### [Saved entries]
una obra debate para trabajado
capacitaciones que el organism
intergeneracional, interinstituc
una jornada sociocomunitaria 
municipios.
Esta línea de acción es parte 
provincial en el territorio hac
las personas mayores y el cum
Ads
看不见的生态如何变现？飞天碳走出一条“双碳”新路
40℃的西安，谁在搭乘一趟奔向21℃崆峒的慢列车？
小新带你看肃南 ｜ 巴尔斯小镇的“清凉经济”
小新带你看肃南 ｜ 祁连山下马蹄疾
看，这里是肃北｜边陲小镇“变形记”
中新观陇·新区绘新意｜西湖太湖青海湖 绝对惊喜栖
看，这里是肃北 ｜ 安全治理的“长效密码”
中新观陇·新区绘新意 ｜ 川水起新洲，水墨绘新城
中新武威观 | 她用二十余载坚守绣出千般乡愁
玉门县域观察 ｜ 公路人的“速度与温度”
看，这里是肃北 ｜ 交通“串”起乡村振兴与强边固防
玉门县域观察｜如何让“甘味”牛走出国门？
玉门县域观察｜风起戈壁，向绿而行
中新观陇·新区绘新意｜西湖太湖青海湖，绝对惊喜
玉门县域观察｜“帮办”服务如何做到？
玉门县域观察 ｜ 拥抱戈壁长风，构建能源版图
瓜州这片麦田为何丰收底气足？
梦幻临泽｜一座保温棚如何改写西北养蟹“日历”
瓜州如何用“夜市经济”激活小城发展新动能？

==

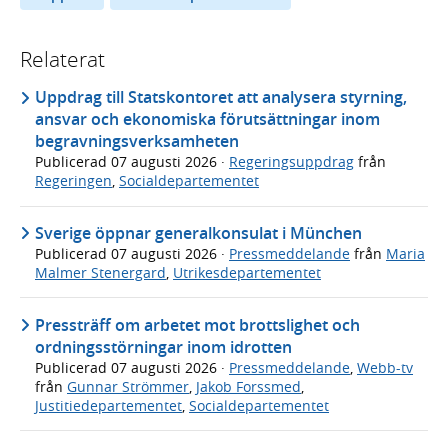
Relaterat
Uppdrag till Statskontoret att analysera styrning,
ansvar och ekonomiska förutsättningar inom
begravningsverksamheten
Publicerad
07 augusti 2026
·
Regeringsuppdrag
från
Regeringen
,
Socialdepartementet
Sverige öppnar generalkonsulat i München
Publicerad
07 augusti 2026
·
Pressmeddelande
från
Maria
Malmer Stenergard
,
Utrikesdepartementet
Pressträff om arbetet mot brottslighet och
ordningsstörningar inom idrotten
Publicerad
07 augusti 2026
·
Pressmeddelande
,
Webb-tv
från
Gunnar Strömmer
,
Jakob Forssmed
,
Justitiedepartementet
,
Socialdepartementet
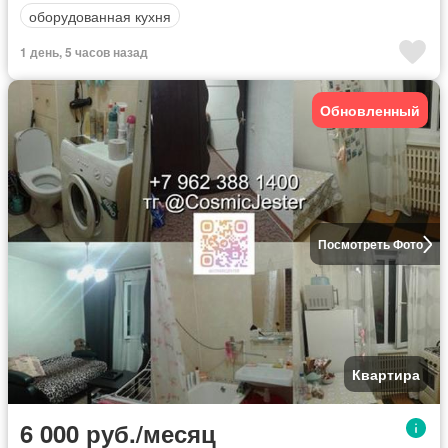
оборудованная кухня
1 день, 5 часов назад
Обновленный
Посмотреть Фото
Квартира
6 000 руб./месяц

---

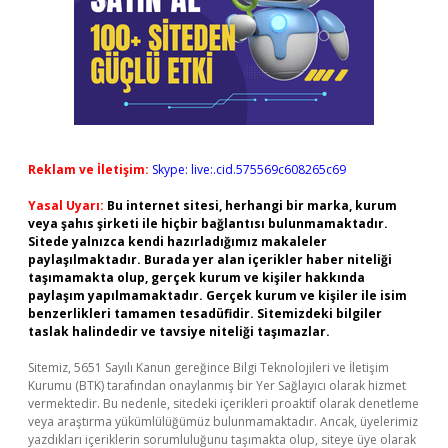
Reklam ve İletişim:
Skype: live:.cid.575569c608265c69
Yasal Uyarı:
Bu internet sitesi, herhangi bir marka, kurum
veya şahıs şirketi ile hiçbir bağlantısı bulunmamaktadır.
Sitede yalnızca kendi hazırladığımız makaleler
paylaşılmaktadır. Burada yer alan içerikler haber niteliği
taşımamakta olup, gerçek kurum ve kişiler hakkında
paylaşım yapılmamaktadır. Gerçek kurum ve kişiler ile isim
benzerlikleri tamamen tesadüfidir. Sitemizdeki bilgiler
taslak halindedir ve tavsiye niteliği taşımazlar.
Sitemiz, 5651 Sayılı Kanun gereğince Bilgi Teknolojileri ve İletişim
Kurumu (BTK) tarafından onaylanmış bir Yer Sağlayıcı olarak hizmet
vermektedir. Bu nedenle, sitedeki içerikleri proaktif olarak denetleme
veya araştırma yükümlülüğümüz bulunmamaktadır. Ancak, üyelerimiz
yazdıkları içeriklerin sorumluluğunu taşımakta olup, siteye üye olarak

### [Problem to solve]
Each line holding "niteliği" in the records should be copied out.

### [Exercise output]
paylaşılmaktadır. Burada yer alan içerikler haber niteliği
taslak halindedir ve tavsiye niteliği taşımazlar.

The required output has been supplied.